Which of the lines in the records below hold the string "screenshot"? Copy every one of them.

- **The records**:
BEGIN

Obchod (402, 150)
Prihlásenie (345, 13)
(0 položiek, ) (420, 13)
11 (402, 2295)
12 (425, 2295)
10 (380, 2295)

END
BEGIN

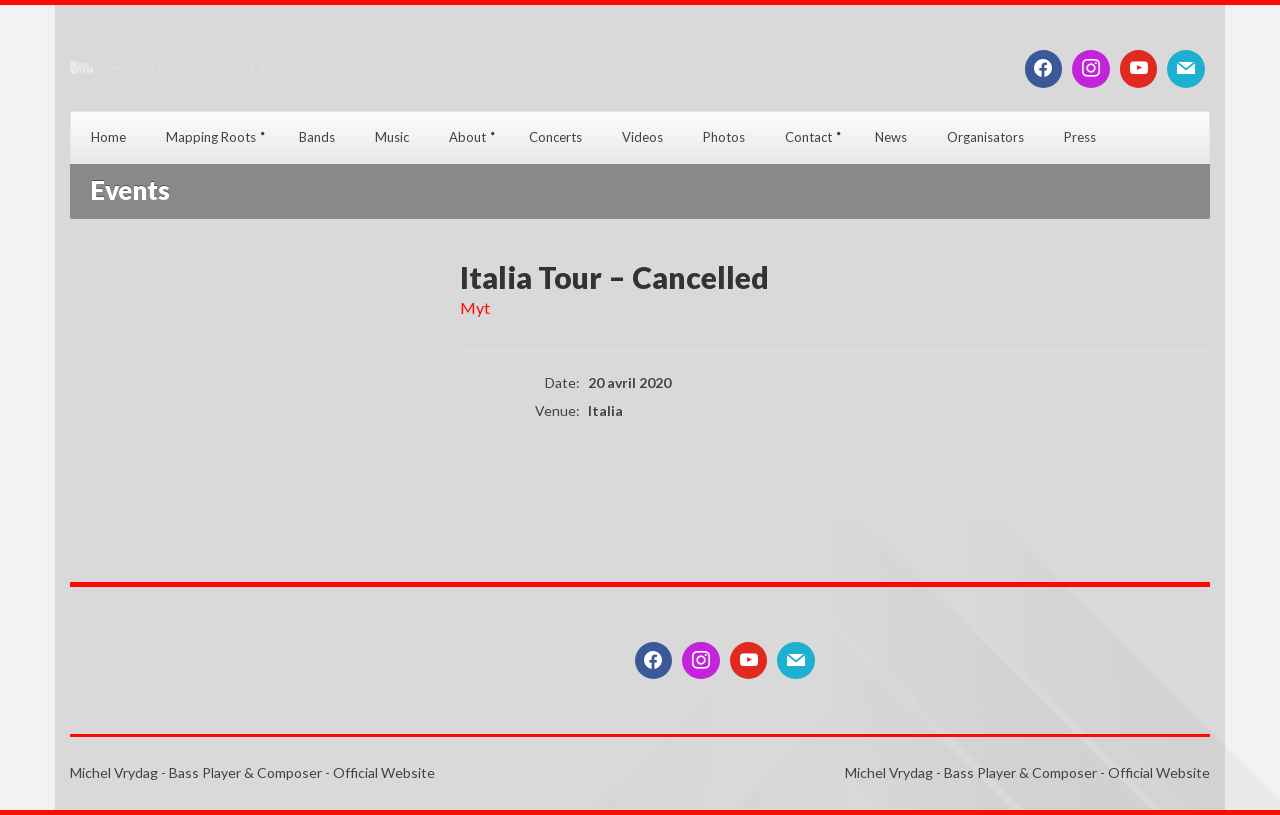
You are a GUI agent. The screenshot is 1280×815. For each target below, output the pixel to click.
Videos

END
BEGIN

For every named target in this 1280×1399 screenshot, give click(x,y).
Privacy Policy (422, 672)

END

- **Solved problem**:
You are a GUI agent. The screenshot is 1280×815. For each target below, output the pixel to click.
For every named target in this 1280×1399 screenshot, give click(x,y).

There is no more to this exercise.